Fabius veut amplifier la « question citoyenne »

Texte paru dans Fondamental.fr

Révolutionnaire, Laurent Fabius ? Au service de l’État de droit, oui. Le président du Conseil constitutionnel lance la promotion auprès du grand public de la « QPC », question prioritaire de constitutionalité, qu’il appelle « question citoyenne », et qui a pour objectif de vérifier que les lois satisfont aux exigences des grandes valeurs inscrites dans la Constitution.
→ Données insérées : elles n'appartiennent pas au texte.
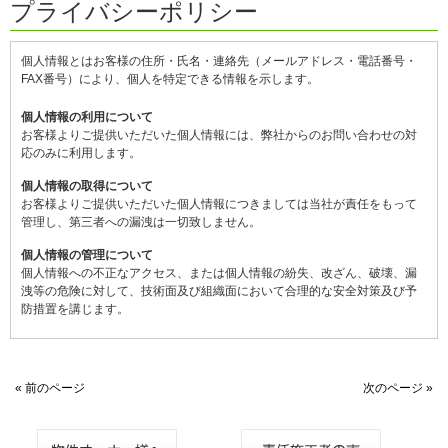
プライバシーポリシー
個人情報とはお客様の住所・氏名・連絡先（メールアドレス・電話番号・
FAX番号）により、個人を特定できる情報を示します。
個人情報の利用について
お客様よりご提供いただいた個人情報には、弊社からのお問い合わせの対
応のみに利用します。
個人情報の取得について
お客様よりご提供いただいた個人情報につきましては当社が責任をもって
管理し、第三者への漏洩は一切致しません。
個人情報の管理について
個人情報への不正なアクセス、または個人情報の紛失、改ざん、破壊、漏
洩等の危険に対して、技術面及び組織面において合理的な安全対策及び予
防措置を講じます。
« 前のページ
次のページ »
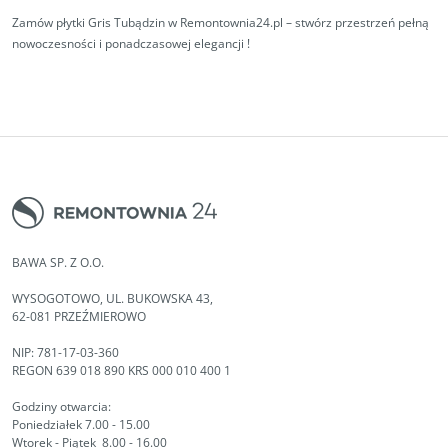
Zamów płytki Gris Tubądzin w Remontownia24.pl – stwórz przestrzeń pełną
nowoczesności i ponadczasowej elegancji !
BAWA SP. Z O.O.
WYSOGOTOWO, UL. BUKOWSKA 43,
62-081 PRZEŹMIEROWO
NIP: 781-17-03-360
REGON 639 018 890 KRS 000 010 400 1
Godziny otwarcia:
Poniedziałek 7.00 - 15.00
Wtorek - Piątek 8.00 - 16.00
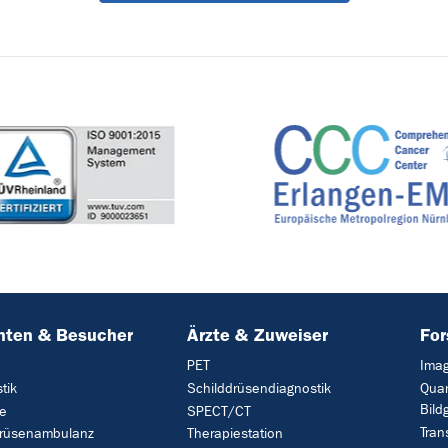
nten & Besucher
Ärzte & Zuweiser
Fo
PET
Imag
tik
Schilddrüsendiagnostik
Quan
Bild
ie
SPECT/CT
Tran
drüsenambulanz
Therapiestation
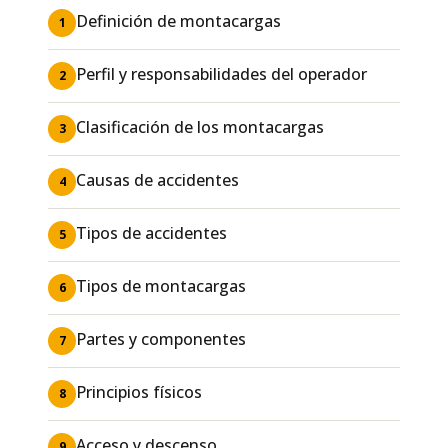
Definición de montacargas
1
Perfil y responsabilidades del operador
2
Clasificación de los montacargas
3
Causas de accidentes
4
Tipos de accidentes
5
Tipos de montacargas
6
Partes y componentes
7
Principios físicos
8
Acceso y descenso
9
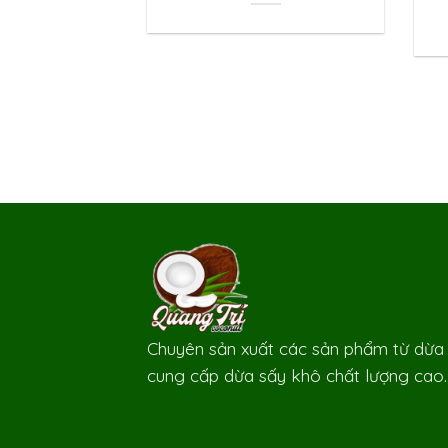
Chuyên sản xuất các sản phẩm từ dừa
cung cấp dừa sấy khô chất lượng cao.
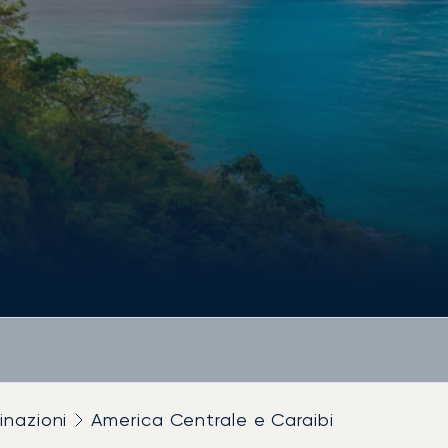
inazioni
America Centrale e Caraibi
Sa mise en place décidée en 2008 et effective en 2010 constitue pour lui une « révolution de velours ». Afin d’en amplifier la portée, il vient d’inaugurer « QPC 360° », un portail numérique rassemblant toutes les informations sur cette procédure qui heurte parfois les politiques.

La QPC, de fait, a introduit une révolution copernicienne dans la conception française de la loi. Expression de la volonté majoritaire, celle-ci dominait la pyramide juridique et le législateur n’avait de compte à rendre qu’à ses électeurs. La création du Conseil constitutionnel en 1958 ouvre une première brèche : une loi votée qui lui est soumise doit satisfaire aux principes et procédures inscrits dans la Constitution avant d’être promulguée. Avec la QPC, cette exigence s’étend aux lois déjà promulguées.

Sans doute cette extension correspondait-elle à un besoin ; le succès de la QPC l’atteste. En douze ans, plus de mille saisines ont été adressées au Conseil constitutionnel qui leur consacre désormais 80 % de ses activités. Un sondage assure que 80 % des Français en ont une opinion positive, sauf qu’ils en connaissent mal les tenants et aboutissants. Pour combler les lacunes, Laurent Fabius a souhaité qu’une base de données permette de connaître les décisions QPC rendues par les juges du fond, que celles-ci se voient ou non renvoyées devant les sages de la rue Montpensier.

Le portail «QPC 360°» s’adresse aux avocats, aux magistrats, aux enseignants, aux journalistes, aux citoyens… Il informe sur la procédure et les décisions rendues. Il livre des statistiques. Réalisé avec le concours du Conseil d’État et de la Cour de cassation, il analyse les domaines concernés et indique comment déposer une saisine. « Une première mondiale », a osé Laurent Fabius, ardent défenseur de cet instrument au service des droits fondamentaux des citoyens. De quoi conduire le Conseil constitutionnel à devenir une Cour suprême ?

Si certains s’en félicitent, d’autres s’en inquiètent. Ainsi d’Édouard Balladur qui vient de pointer le risque d’une « judiciarisation de la vie politique ». S’exprimant le 23 janvier devant l’Académie des sciences morales et politiques, l’ancien Premier ministre dénonce une inflation de QPC qui, selon lui,  « remettent en cause des pans entiers du droit positif » et entraînent « un recul de la démocratie représentative ». Celle-ci « est-elle en train d’être supplantée par une démocratie du droit ? », s’interroge-t-il. Sa réponse est dans la question.